Monday, May 28, 2018

Crossroads of Darkover: Rosemary & India Edghill on Story Inspiration

This all-new Darkover anthology features tales of decisions, turning
points, love lost and found, all in the beloved world of the Bloody Sun. Stories by Jenna Rhodes, Pat MacEwen, Gabrielle Harbowy, Evey Brett, Rosemary and India Edghill, Diana L. Paxson, and more!


Order yours today at: iBookKindleKoboNook

Table of Contents is here.



While we (Rosemary and India Edghill) have collaborated before – which is always wonderful, because we have different strengths as writers – this is our first Darkover collaboration.  So in addition to working with each other, we’re also working within a third author’s universe.  Being able to “play” in MZB’s power Darkover universe and to co-author with each other is incredibly energizing.

            Our story in CROSSROADS OF DARKOVER is “A Cobbler to His Last,” and was inspired not only by the Darkovan Dry Towns, but by the research India’s done on women’s life in the Middle East, as well as by what we now know about how  the people that anthropologists like Margaret Mead actually felt about being interviewed.  One of Mead’s original subjects said later that she and her purposely mislead Mead and invented answers to what they felt were intrusive questions.  In comparison to Mead’s monumental but controversial works, Elizabeth Warnock Fernea lived within the women’s world her husband (a fellow anthropologist) could not enter, and her works are regarded as groundbreaking and definitive in the field of women’s studies in the Middle East.

            India has a long-standing interest in the Dry Towns, and Rosemary agreed that seeing scenic Darkover through the eyes of a woman who arrives with no real information about Darkover except that the Darkovan women live horrifically restricted lives.  So what would really be going on when our protagonist, Grace, tried to study Darkovan women?  What will Grace really find?  And what would the Darkovan women think when they interacted with her?

            Tossing a woman from a very egalitarian society into newly-opened Darkover was a fascinating.  Grace interacts with comynara, Renunciates, farmers’ wives, and chained Dry Town women, and struggles to truly understand what she learns – which turns out to be harder to do than she’d thought it would be. Remaining totally object turns out to be almost impossible.  In the end, she learns more, perhaps, than she truly wanted to about relationships between men and women.

            Unfortunately, since “Cobbler to His Last” is a short story, not a novel, we weren’t able to include everything we’d wanted to add to the mix.  However, we had a lot of fun playing what, say, the small-holders’ wives opinions of the studious off-worlder in their midst.  Or India’s favorite scene-that-doesn’t-exist in the confines of the story:  Lord Akram’s conversation with his mother when she tells him he’s going to have to take on yet another wife!




Rosemary Edghill describes herself as the keeper of the Eddystone Light, corny as Kansas in August, normal as blueberry pie, and only a paper moon.
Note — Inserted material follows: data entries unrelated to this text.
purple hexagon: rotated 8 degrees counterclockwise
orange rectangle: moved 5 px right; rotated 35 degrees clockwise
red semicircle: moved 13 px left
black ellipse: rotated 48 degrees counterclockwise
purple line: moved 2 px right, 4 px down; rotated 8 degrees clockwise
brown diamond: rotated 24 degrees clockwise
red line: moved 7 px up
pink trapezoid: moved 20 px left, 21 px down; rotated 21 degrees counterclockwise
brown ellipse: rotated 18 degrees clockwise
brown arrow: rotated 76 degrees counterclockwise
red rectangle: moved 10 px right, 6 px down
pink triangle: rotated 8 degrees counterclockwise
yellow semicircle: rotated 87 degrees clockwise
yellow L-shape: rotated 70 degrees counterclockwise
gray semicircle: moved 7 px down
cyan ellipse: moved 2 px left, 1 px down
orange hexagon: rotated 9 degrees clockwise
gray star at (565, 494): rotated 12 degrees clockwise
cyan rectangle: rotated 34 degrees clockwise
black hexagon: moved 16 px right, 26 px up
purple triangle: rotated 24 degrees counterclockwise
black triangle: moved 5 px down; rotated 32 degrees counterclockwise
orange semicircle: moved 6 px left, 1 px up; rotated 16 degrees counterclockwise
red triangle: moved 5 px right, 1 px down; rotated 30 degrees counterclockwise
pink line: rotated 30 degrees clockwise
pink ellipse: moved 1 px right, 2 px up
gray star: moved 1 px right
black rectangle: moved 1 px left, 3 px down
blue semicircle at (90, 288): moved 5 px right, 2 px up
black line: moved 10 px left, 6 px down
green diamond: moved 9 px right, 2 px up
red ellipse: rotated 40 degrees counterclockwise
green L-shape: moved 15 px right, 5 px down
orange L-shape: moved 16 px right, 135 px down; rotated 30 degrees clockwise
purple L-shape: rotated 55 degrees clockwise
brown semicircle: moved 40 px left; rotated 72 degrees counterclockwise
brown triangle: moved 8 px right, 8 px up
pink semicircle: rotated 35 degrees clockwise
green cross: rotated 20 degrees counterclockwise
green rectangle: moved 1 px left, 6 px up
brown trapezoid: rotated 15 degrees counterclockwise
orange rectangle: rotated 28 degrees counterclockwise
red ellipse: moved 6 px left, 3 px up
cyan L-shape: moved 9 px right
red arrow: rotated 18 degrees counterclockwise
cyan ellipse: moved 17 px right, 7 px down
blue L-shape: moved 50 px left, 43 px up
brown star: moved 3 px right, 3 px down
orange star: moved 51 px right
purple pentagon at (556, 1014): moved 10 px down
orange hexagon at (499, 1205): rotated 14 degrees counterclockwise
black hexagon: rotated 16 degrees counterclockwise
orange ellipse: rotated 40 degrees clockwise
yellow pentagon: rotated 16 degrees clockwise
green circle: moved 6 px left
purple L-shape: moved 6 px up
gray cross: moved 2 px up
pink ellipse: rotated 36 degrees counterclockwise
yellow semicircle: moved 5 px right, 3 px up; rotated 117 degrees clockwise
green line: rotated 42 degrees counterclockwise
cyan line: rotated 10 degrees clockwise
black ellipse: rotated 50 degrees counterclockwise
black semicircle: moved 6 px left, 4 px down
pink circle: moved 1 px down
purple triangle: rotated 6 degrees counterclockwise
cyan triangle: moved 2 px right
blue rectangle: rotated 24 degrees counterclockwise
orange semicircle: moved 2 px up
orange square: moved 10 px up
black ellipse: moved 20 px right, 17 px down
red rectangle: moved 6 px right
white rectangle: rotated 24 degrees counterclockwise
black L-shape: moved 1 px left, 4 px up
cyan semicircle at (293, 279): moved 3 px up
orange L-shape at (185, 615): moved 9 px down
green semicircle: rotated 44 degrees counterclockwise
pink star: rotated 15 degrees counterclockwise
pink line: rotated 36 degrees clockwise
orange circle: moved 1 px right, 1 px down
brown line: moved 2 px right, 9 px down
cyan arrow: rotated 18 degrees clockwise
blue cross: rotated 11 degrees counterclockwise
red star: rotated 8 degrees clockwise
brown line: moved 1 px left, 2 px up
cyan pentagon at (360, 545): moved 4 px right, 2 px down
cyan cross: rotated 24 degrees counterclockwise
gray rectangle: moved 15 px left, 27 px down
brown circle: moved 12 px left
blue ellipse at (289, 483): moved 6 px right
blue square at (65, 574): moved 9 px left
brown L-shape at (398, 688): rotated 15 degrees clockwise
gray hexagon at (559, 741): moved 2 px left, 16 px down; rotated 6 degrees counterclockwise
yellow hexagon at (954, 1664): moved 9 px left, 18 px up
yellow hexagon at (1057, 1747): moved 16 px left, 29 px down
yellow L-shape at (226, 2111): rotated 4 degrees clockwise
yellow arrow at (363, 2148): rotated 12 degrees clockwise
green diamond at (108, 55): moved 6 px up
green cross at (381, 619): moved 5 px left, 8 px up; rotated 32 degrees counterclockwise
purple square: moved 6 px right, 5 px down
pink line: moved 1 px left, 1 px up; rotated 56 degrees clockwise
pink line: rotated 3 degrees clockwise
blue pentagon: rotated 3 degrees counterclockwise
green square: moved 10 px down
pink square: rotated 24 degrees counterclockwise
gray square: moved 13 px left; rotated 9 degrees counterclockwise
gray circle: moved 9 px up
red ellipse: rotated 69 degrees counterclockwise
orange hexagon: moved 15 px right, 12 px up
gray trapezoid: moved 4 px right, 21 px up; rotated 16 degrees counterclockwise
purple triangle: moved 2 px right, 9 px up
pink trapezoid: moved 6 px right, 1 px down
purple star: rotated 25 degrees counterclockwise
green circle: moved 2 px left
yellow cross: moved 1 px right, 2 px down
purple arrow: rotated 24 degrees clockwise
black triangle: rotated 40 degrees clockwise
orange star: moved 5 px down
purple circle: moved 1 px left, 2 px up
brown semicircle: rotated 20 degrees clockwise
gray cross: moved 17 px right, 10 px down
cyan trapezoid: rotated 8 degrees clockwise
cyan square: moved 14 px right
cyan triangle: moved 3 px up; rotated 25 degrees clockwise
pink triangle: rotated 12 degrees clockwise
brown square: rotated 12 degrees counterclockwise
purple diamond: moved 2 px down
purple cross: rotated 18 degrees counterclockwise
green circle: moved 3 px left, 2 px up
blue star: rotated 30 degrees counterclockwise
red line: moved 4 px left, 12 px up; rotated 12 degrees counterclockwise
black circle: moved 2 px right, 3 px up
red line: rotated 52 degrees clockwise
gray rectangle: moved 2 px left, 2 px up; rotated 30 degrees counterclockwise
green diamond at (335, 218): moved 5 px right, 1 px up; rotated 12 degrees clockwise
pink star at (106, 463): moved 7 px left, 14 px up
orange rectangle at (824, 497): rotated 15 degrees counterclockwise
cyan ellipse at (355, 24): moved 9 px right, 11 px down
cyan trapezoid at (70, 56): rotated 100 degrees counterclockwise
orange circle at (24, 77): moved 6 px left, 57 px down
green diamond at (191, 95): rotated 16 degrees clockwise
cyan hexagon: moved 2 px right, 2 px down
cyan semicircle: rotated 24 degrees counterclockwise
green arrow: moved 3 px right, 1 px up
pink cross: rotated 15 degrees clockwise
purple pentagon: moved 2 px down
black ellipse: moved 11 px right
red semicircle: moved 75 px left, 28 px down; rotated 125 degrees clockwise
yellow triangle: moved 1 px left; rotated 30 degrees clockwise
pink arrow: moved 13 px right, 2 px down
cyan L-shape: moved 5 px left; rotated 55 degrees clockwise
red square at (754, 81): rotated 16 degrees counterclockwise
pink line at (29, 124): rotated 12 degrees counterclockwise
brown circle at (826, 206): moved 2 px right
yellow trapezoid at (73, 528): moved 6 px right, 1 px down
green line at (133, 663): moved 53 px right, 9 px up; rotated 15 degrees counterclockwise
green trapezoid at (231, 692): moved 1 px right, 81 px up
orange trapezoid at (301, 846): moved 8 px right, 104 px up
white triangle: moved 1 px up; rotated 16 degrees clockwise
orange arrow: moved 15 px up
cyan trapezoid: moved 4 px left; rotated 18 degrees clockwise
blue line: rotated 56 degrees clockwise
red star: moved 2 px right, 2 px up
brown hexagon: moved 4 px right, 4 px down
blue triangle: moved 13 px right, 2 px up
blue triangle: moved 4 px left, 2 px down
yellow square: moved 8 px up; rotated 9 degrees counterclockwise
She says she was found floating down the Amazon in a hatbox, and, because criminals are a cowardly and superstitious lot, she became a creature of the night (black, terrible). She began her professional career working as a time-traveling vampire killer and has never looked back. She's also a New York Times Bestselling Writer. 

About herself, India Edghill writes, Having written four books about Biblical women (Delilah, Queenmaker, Wisdom's 
Daughter, and Game of Queens), I'm now writing an epic-length romantic historical novel set in Victorian India.  And India (that's me, not the country) is also going Indie!  My short stories will be available in a collection:  The Courtesan Who Loved Cats and Other Stories, and my mystery series set in 1984 New York City, starring Cornelia Upshaw, a professional temporary secretary, will be continued as well.  The first book in the series, File M For Murder, should be reissued in 2017.